Vous aimeriez savoir, n'est-ce pas ? Sinon vous m'auriez fait
faux bond depuis longtemps.
— Répondez, Weldon. Qu'y a-t-il sur les
documents que possède Michotte ?
— Une information précieuse, Mark. Une
information très précieuse pour vous, mais aussi pour moi.

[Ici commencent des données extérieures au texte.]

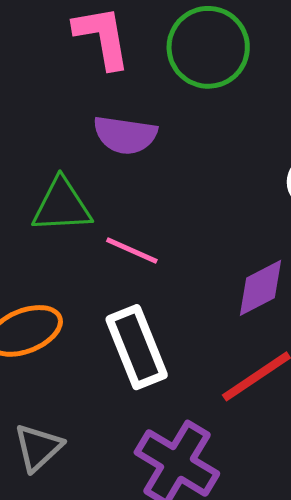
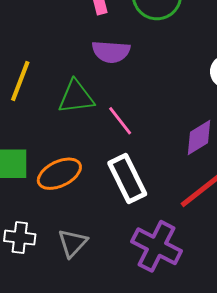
pink line: (132, 250) -> (120, 121), turned 32

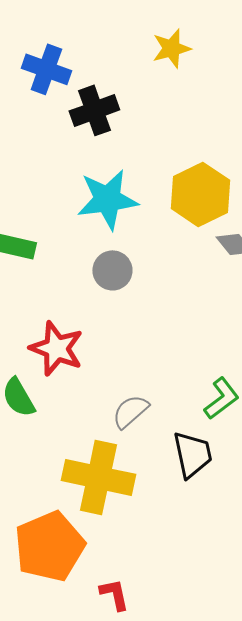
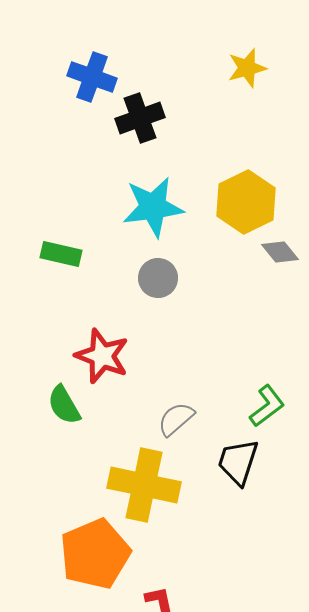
yellow star: (171, 48) -> (247, 68), moved
black trapezoid: (192, 454) -> (238, 462), turned -150

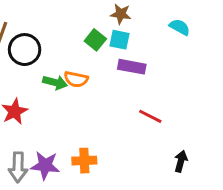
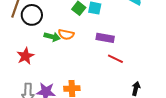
purple rectangle: (132, 67) -> (105, 38), moved

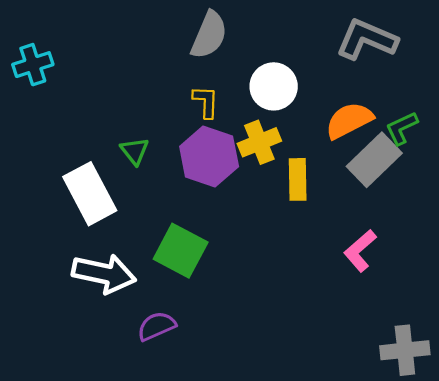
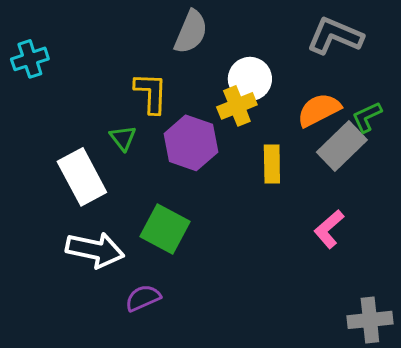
yellow L-shape: (206, 102) -> (151, 93), moved, size x1.4
yellow cross: (259, 142) -> (237, 106), moved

— Vous ne voudriez pas me faire une réponse
plus précise, Weldon ? Je ne crois pas que ce soit le meilleur
moment pour un schisme, et l'envie de prendre le large me titille
de plus en plus.
Roberts savait que Weldon avait besoin de lui et
qu'il ne prendrait pas la menace d'un départ à la légère. C'était
l'Anglais qui tenait réellement le conseil d'administration de
l'INF et, surtout, qui disposait de la fortune colossale de son
père. Roberts Ltd était un empire financier et foncier dont Weldon
ne pouvait pas se priver.
— La septième page, Mark. Ce que nous
cherchons, c'est la septième page.
— Quelle septième page ?
— Celle de la perfection, celle de la
maîtrise. Le septième jour, la création fut achevée. Ne voyez-vous
pas le symbole évident que nous adresse Villard ? C'est le
nombre de la Vie Intérieure, celui des chakras, celui des astres
comme des archanges.
— Épargnez-moi vos balivernes d'occultiste.
Qu'y a-t-il sur cette septième page ?
— Chacun sa sensibilité. Moi, je vous parle de
gnose, de spiritualité… et vous, vous me parlez d'intérêts
financiers. Nous ne cherchons pas la même chose, Mark, c'est pour
cela que je vous disais tout à l'heure qu'il s'agissait d'une
information très précieuse pour vous comme pour moi. Vous savez
bien que, dans mon état, l'argent n'a plus d'importance. Ce n'est
pas d'or dont j'ai besoin.
— L'argent que vous me réclamez pour mener à
bien votre projet n'a rien de spirituel, Weldon. Ne me prenez pas
pour un imbécile. Qu'y a-t-il de concret sur cette
page ?
— Le gisement originel, Mark. Un lieu où le
cristal se trouve dans des proportions… astronomiques. Pour vous,
il sera synonyme de fortune sonnante et trébuchante. Pour moi, il
s'agira de trouver l'outil de ma renaissance.
— Vraiment ?
— Un homme comme moi, qui a traversé les âges,
n'a que faire des choses matérielles…
— Alors finissons-en une bonne fois pour
toutes, lâcha l'Anglais dans un soupir.
Il fit volte-face et retourna s'abriter. L'attente
serait longue avant l'échange, et il éprouvait le besoin de
s'isoler, comme si cela avait pu laver sa conscience de tout ce qui
l'accablait déjà.
Derrière le rideau des arbres, à quelques mètres de
là, les gardes jetaient dans le lac des cadavres lestés de pierres.
Les corps des dix derniers scientifiques et de leurs familles,
qu'ils avaient exécutés un par un, d'une balle dans la nuque.